Just like they did last year, the Aggies struggled through the first 5 games of the season. In both instances, they headed into Alabama week with a 3-2 record.

Just like last year, the Aggies are given little to no chance for success on Saturday when they visit Bryant-Denny Stadium for a 7 p.m. CT meeting with the No. 1 Crimson Tide. Texas A&M is a 24-point underdog, and just like last year, you won’t find too many people who believe the game will be that close.

The biggest difference, of course, is that unlike last year at Kyle Field, the game on Saturday will be played on Alabama’s home field, a place where Texas A&M has won just 1 time. The Aggies are 1-4 all-time in Tuscaloosa.
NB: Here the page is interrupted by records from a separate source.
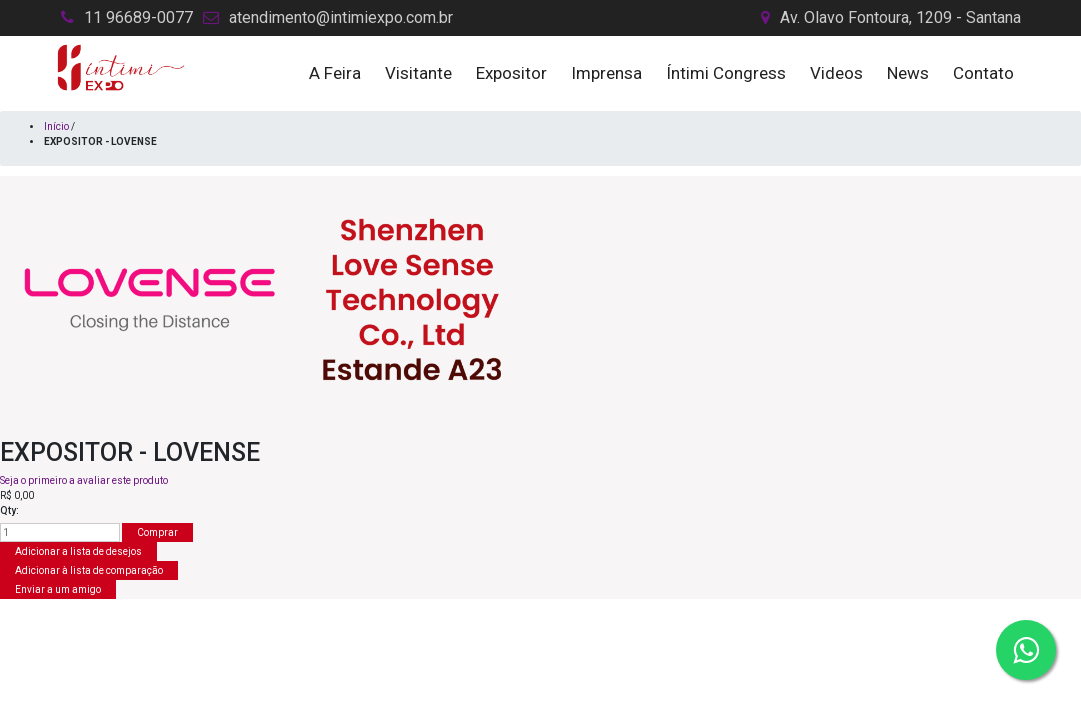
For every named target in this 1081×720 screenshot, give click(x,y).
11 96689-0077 (138, 17)
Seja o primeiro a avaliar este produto (84, 480)
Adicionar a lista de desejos (78, 551)
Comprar (157, 532)
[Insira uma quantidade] (60, 532)
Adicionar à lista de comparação (89, 570)
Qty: (9, 510)
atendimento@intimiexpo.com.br (341, 17)
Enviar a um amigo (58, 589)
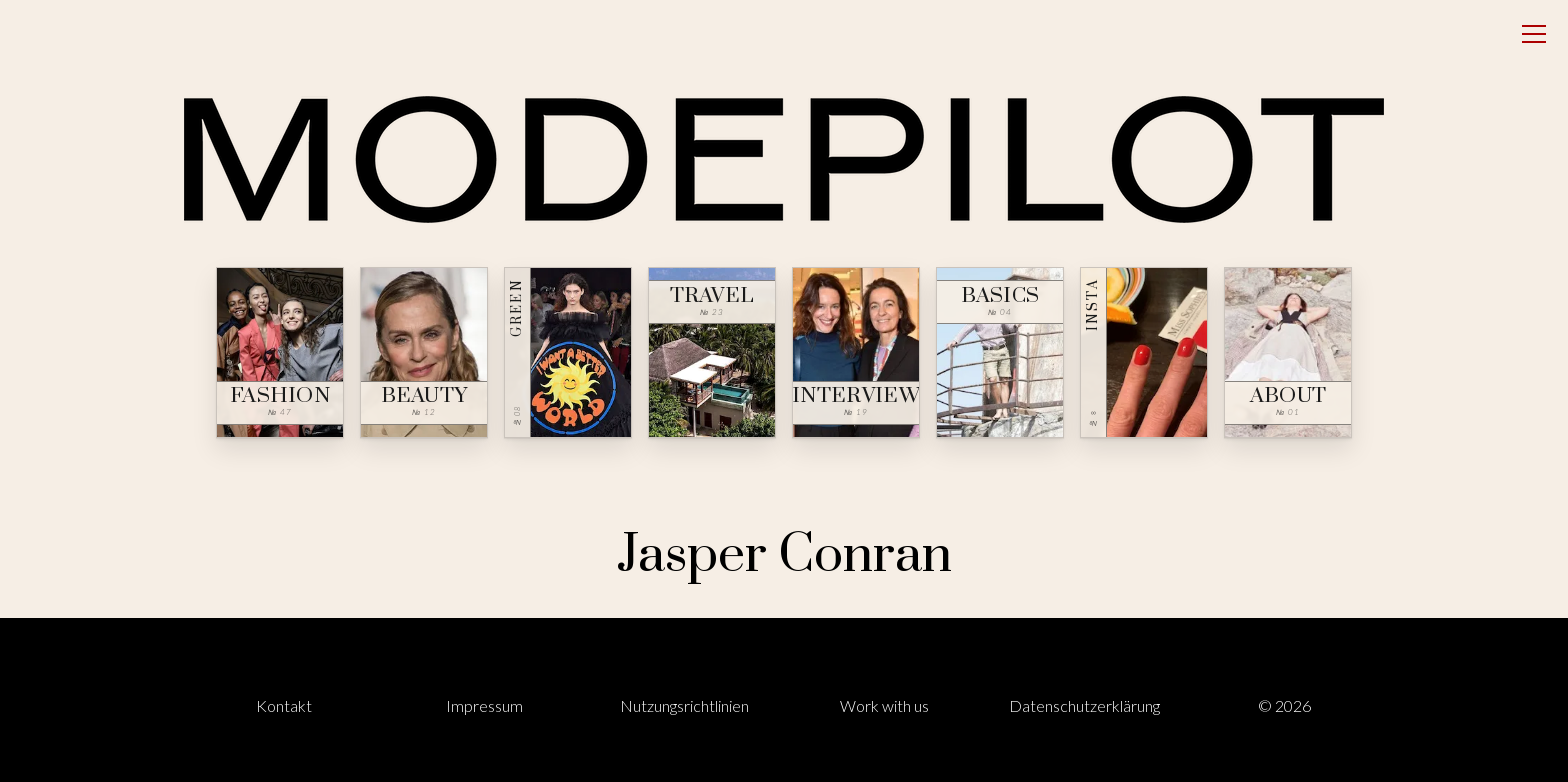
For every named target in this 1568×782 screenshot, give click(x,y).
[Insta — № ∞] (1144, 352)
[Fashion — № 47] (280, 352)
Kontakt (284, 705)
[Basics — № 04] (1000, 352)
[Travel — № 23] (712, 352)
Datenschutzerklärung (1084, 705)
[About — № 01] (1288, 352)
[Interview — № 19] (856, 352)
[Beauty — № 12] (424, 352)
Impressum (484, 705)
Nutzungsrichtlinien (684, 705)
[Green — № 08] (568, 352)
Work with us (884, 705)
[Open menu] (1534, 34)
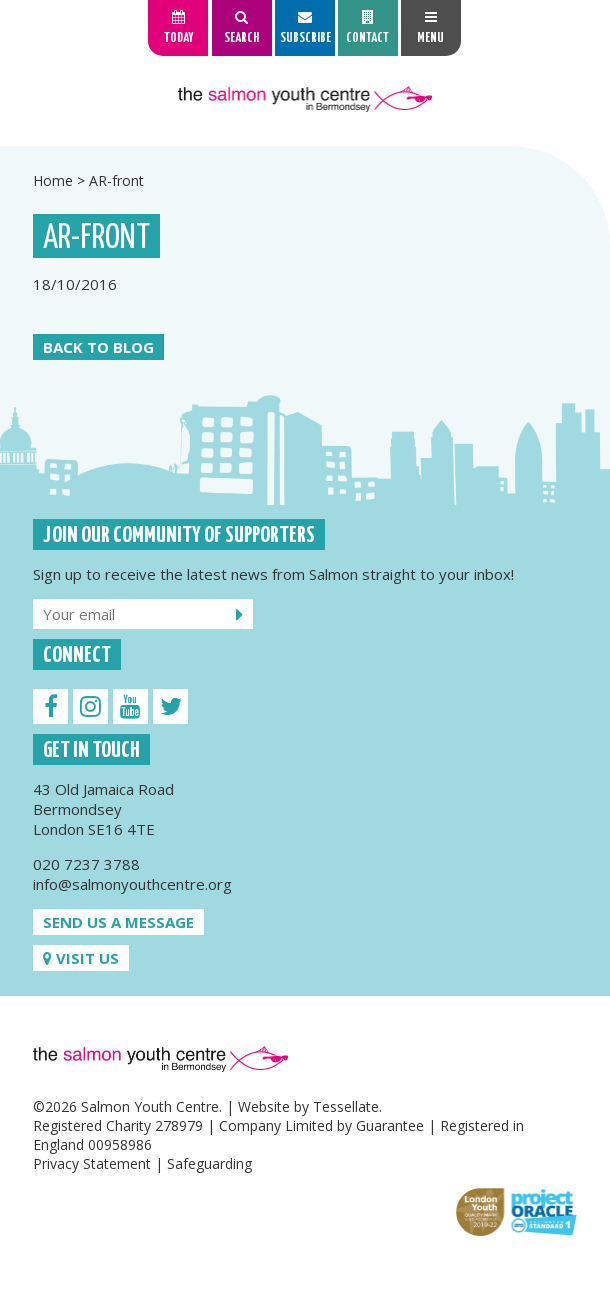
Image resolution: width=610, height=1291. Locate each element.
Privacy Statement (92, 1163)
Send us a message (118, 922)
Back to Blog (98, 347)
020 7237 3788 (86, 864)
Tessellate (346, 1106)
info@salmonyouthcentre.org (132, 884)
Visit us (81, 958)
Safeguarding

Another loss there would only add to Texas A&M’s troubles this season, which according to head coach Jimbo Fisher can be attributed to youth.
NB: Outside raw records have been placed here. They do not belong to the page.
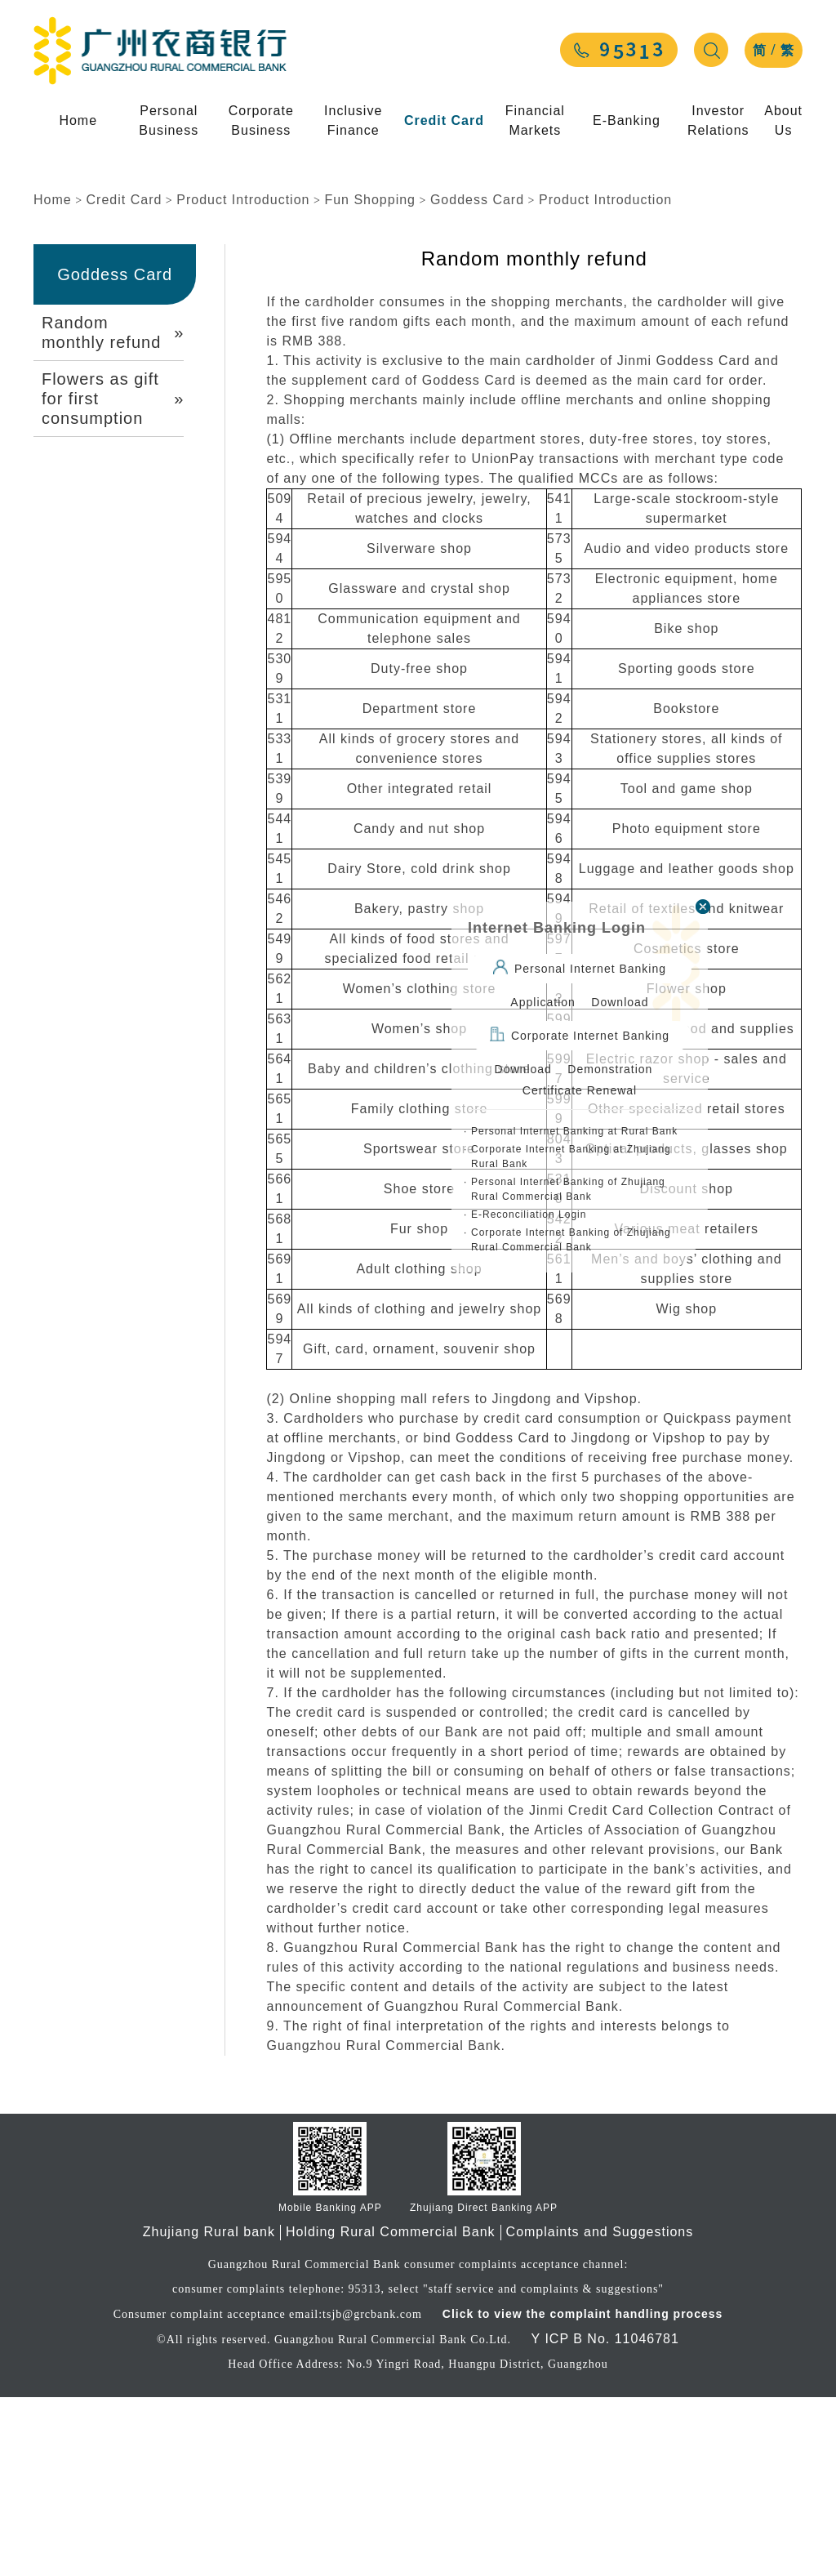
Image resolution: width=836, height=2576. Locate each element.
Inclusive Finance (353, 120)
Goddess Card (477, 379)
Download (619, 1002)
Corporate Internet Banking (579, 1034)
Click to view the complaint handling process (580, 2492)
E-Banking (626, 120)
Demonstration (609, 1069)
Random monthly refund (113, 511)
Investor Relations (718, 120)
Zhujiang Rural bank (209, 2411)
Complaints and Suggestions (600, 2411)
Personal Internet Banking (579, 967)
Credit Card (444, 120)
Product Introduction (242, 379)
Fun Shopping (370, 379)
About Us (783, 120)
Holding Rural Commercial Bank (391, 2411)
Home (78, 120)
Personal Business (168, 120)
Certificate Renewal (579, 1090)
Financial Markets (535, 120)
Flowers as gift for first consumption (113, 577)
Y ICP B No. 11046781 (605, 2518)
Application (543, 1002)
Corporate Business (261, 120)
That’s somewhat understandable, given he just pulled the greatest recruiting class in the history of recruiting rankings. But in his 5th year at Texas A&M, should that even be an issue? Nick Saban has indicated that last season was a rebuilding one for Alabama. The difference? In Alabama’s “rebuilding” year, it played for a national championship.

Granted, when you have the greatest recruiting class ever, you’re probably going to lean a little heavier on it from the beginning. That’s what Fisher is doing this season. You really can’t blame him. But in your 5th season, youth shouldn’t be an issue. Instead, it should provide a nice blend with the veteran leaders already on the team.
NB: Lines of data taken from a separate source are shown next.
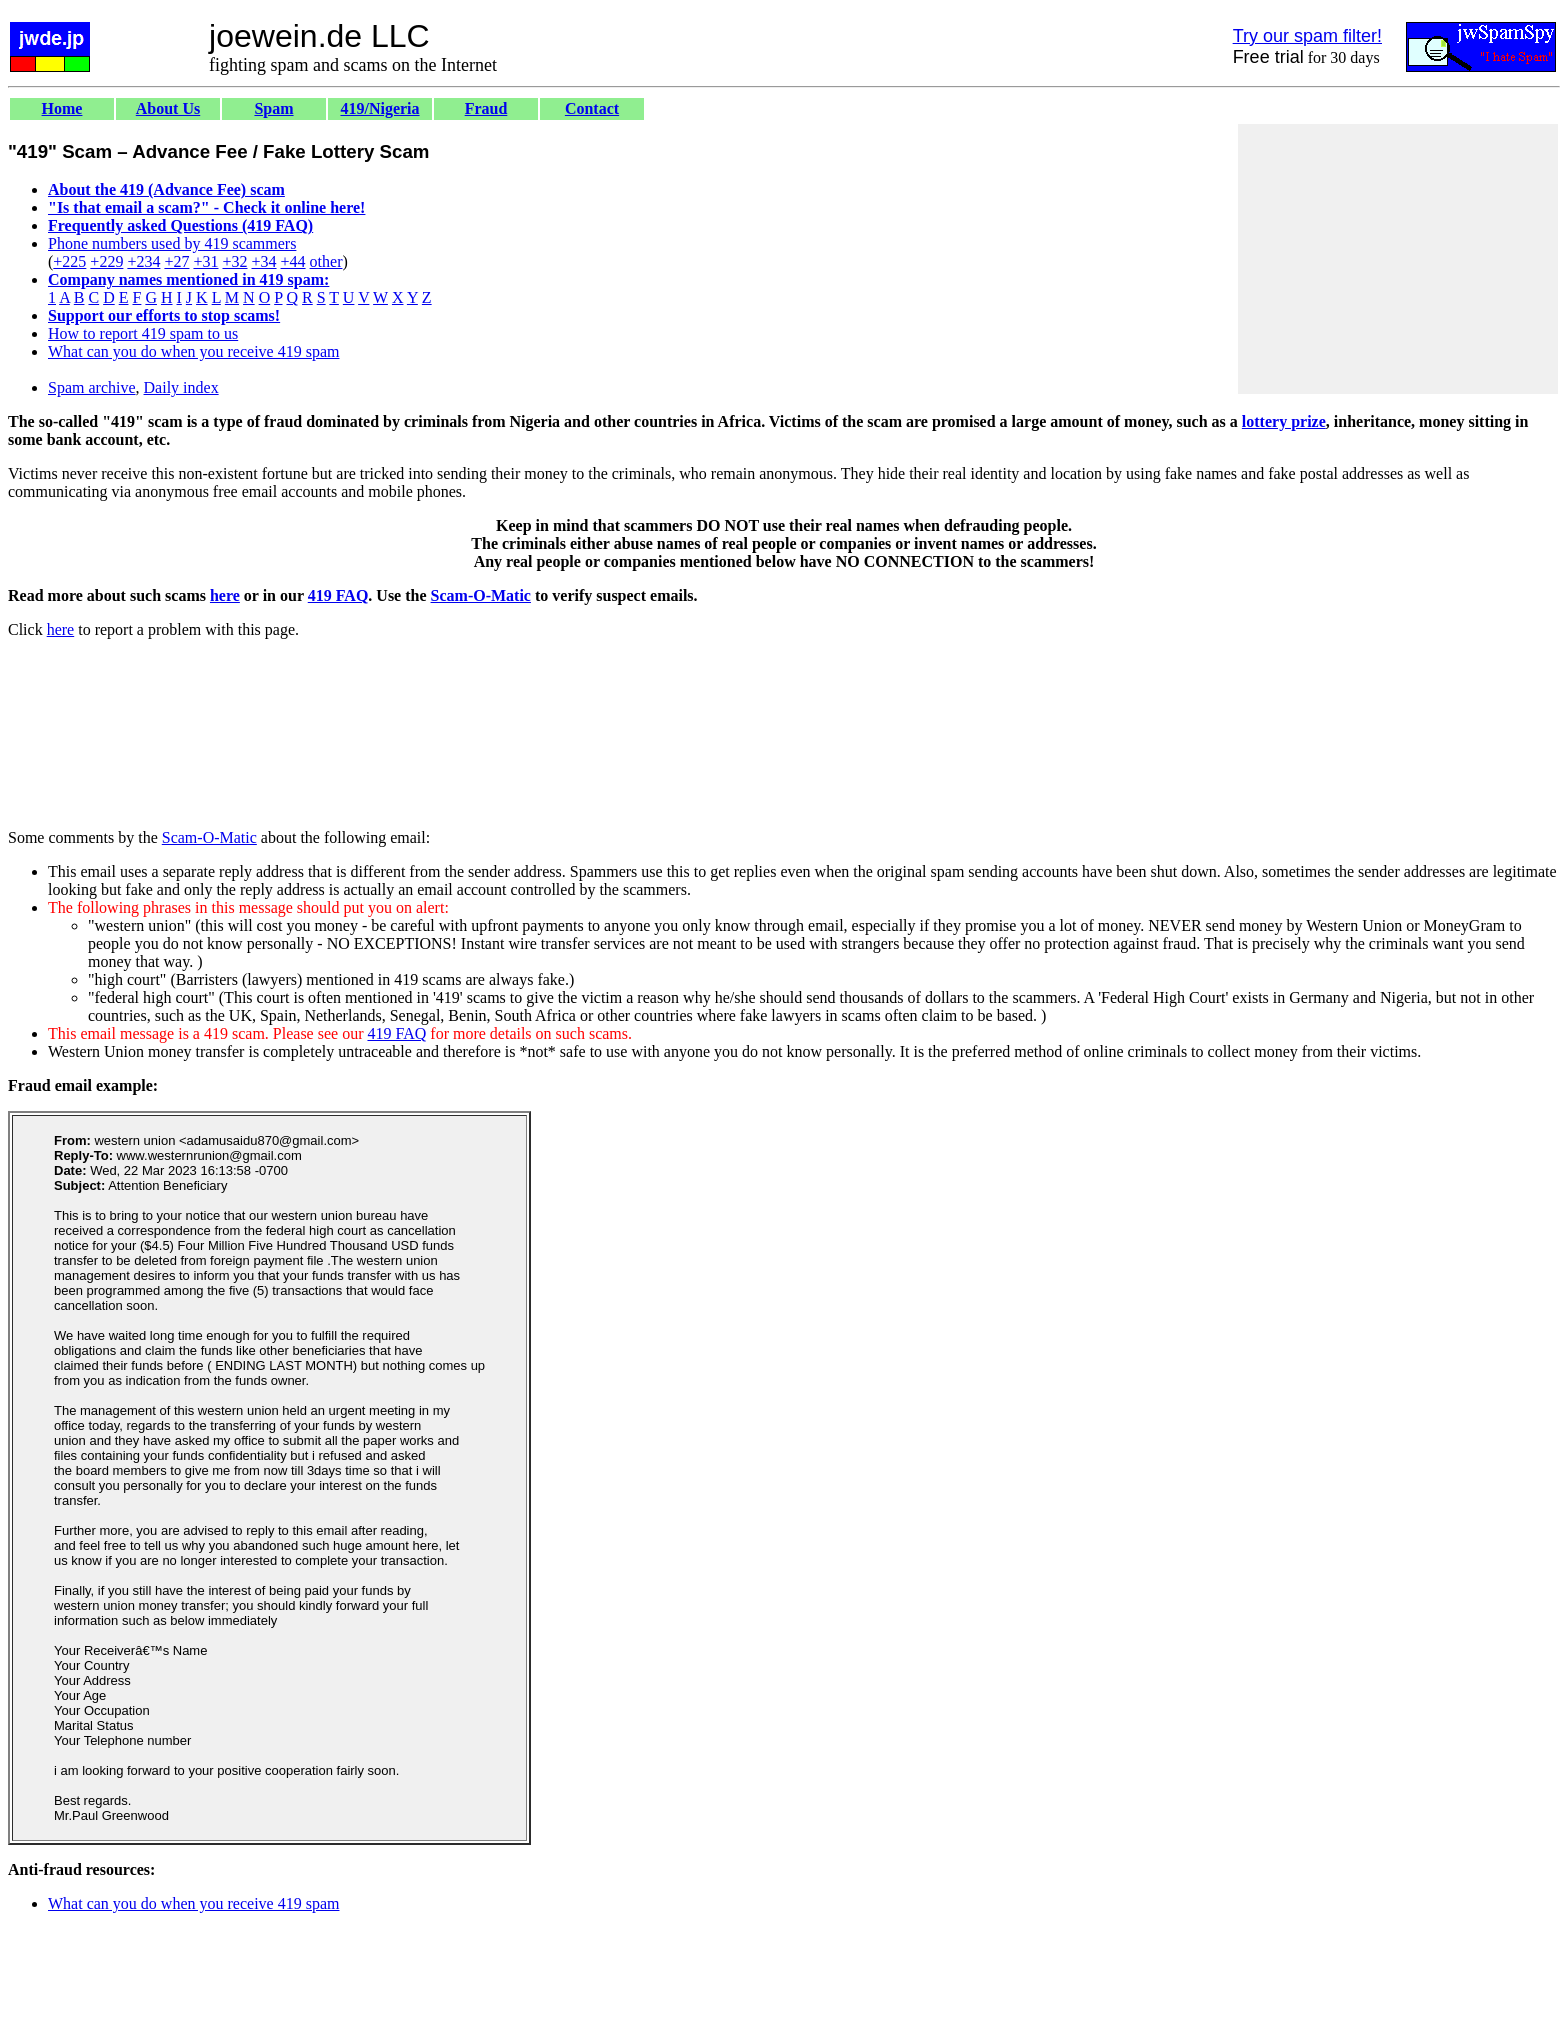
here (225, 595)
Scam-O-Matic (481, 595)
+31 (205, 261)
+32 (234, 261)
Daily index (181, 387)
Yet, Fisher continues to use youth as an excuse.

“Sometimes when you’re young and you’ve got young guys in critical positions, sometimes they just want to try too hard,” Fisher said. “We talk to them every day, give them confidence. We do it in practice every day and just have got to relax and play.”

He believes in his young players, as well he should.

“I know the guys in practice,” he said. “I see them practicing, I see them do it. They’ve just got to take it to the field. I’ve been in the business long enough to have young players and have had teams that have done this before.

“You’ve just got to keep coaching them. Because I know their ability is there, their want-to is there, their habits, their work habits, all the things are there. They’re tremendous kids. And we have to do a good job of coaching them and put them there. I believe in our players 100 percent.”

But if the Aggies are going to shock Alabama, and the college football world, a 2nd consecutive season, these 3 things have to happen.

1. Run the ball effectively

A much-maligned offensive line has performed better at run blocking than pass blocking this season — at least statistically speaking. Junior running back Devon Achane ranks 3rd in the SEC with 93.2 rushing yards per game. He’ll most definitely be the key for an offense that ranks dead last in the conference, and 105th nationally, averaging 335.6 total yards per game. Achane is 1 of only 3 players in Texas A&M history (with more than 1,400 career rushing yards) to average better than 6 yards per carry. Johnny Manziel (6.3) and Trayveon Williams (6.0) are the only others.

The Aggies ran the football effectively, at least early on, last week in the loss to Mississippi State.

“We opened the 1st drive (with runs of) 8, 7, 3, 13, 4 (yards),” Fisher said. “Next drive, had great runs, a big 20-yard run right off the bat. And then we had 13, 8 and 13 when we fumbled. That was in the first 3 drives.

“We were averaging almost 9 yards per carry, on the first 3 series of the game running the football. Running the football, I thought we were excellent.”

The Aggies will need more of the same to keep possession of the football and limit Alabama’s touches. And the spotlight will fall squarely on the shoulders of the versatile Achane, who, in addition to rushing for 111 yards against the Bulldogs last week (his 7th career 100-yard game), added 28 yards receiving and 76 more on kickoff returns. He leads the nation in all-purpose yardage, averaging 166.4 per game.

It’s a tall ask for the Aggies’ offensive line against an Alabama team that leads the SEC in total defense, allowing just 236.4 yards per game and only 87.4 on the ground.

2. Win the turnover battle

The Texas A&M defense is tied for 3rd in the SEC with 5 forced fumbles this season. The Aggies have forced at least 1 fumble in each game.

If the Aggies are to do the unthinkable, they must win the turnover battle. They did it last year against Alabama, 2-1, but will in all probability need a bigger margin this time around.

And maybe the focus is not so much on what the defense can come up with but what the offense can do in holding on to the football. The Aggies’ defense has recovered 4 fumbles this season, but the offense has coughed it up the same number of times. In addition, Aggies’ QBs have tossed 4 interceptions.

Just cutting out their own miscues would go a long way in contending with the nation’s top-ranked team.

3. Start fast

It’s uncanny how successful Texas A&M has been in the Fisher era when the team gets out to a fast start. The Aggies are a perfect 26-0 when leading after the 1st quarter. They are 28-4 when scoring 1st.

That’s an interesting stat that could play into the decision-making of receiving the opening kick rather than deferring to the 2nd half, should the Aggies win the coin toss.

Either way, jumping out to an early lead has been critical to Fisher and the Aggies’ success over the past 4-plus seasons.